L-arabinose pathway engineering for arabitol-free xylitol production in Candida tropicalis.

Xylose reductase (XR) is a key enzyme in biological xylitol production, and most XRs have broad substrate specificities. During xylitol production from biomass hydrolysate, non-specific XRs can reduce L-arabinose, which is the second-most abundant hemicellulosic sugar, to the undesirable byproduct arabitol, which interferes with xylitol crystallization in downstream processing. To minimize the flux from L-arabinose to arabitol, the L-arabinose-preferring, endogenous XR was replaced by a D-xylose-preferring heterologous XR in Candida tropicalis.

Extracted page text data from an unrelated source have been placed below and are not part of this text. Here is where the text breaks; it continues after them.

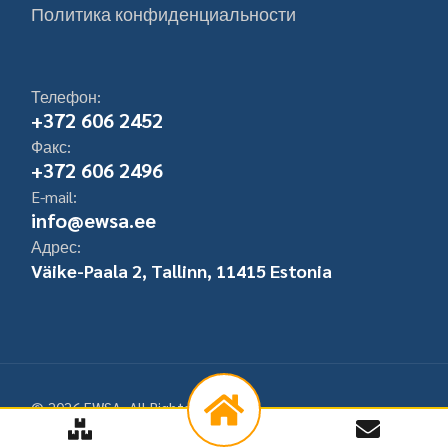
Политика конфиденциальности
Телефон:
+372 606 2452
Факс:
+372 606 2496
E-mail:
info@ewsa.ee
Адрес:
Väike-Paala 2, Tallinn, 11415 Estonia
© 2026 EWSA, All Rights Reserved
Development IT Solutions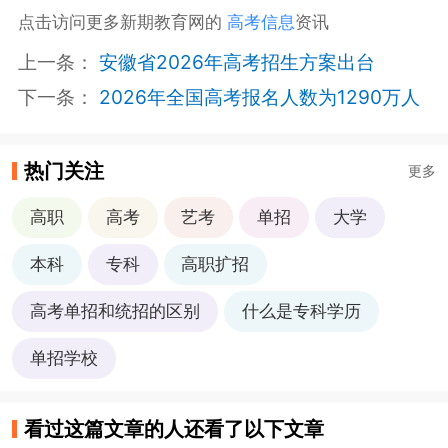
点击访问更多新期教育网的
高考信息
资讯
上一条：
安徽省2026年高考招生方案出台
下一条：
2026年全国高考报名人数为1290万人
热门关注
更多
高职
高考
艺考
单招
大学
本科
专科
高职扩招
高考单招和统招的区别
什么是专科学历
单招学校
看过这篇文章的人还看了以下文章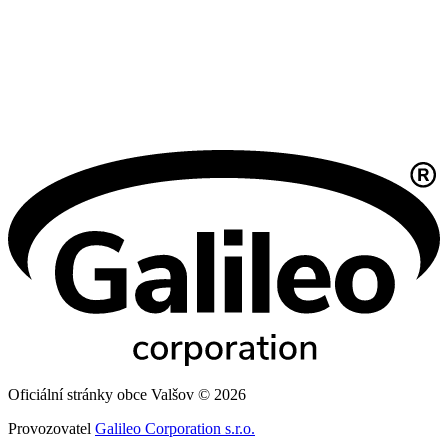
Oficiální stránky obce Valšov © 2026
Provozovatel
Galileo Corporation s.r.o.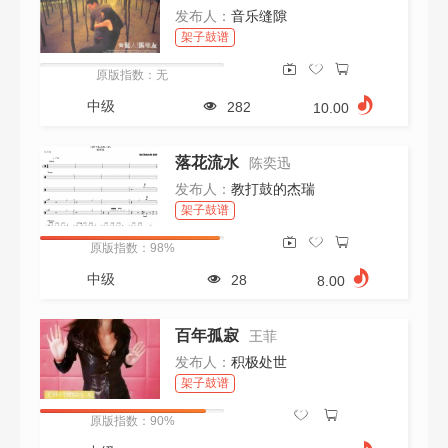
发布人：
音乐缝隙
架子鼓谱
原版指数：无
中级
282
10.00
落花流水
陈奕迅
发布人：
教打鼓的杰瑞
架子鼓谱
原版指数：98%
中级
28
8.00
百年孤寂
王菲
发布人：
积极处世
架子鼓谱
原版指数：90%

Then, Bacillus licheniformis araA and Escherichia coli araB and araD were codon-optimized and expressed functionally in C. tropicalis for the efficient assimilation of L-arabinose. During xylitol fermentation, the control strains BSXDH-3 and KNV converted 9.9 g L-arabinose l(-1) into 9.5 and 8.3 g arabitol l(-1), respectively, whereas the recombinant strain JY consumed 10.5 g L-arabinose l(-1) for cell growth without forming arabitol. Moreover, JY produced xylitol with 42 and 16% higher productivity than BSXDH-3 and KNV, respectively.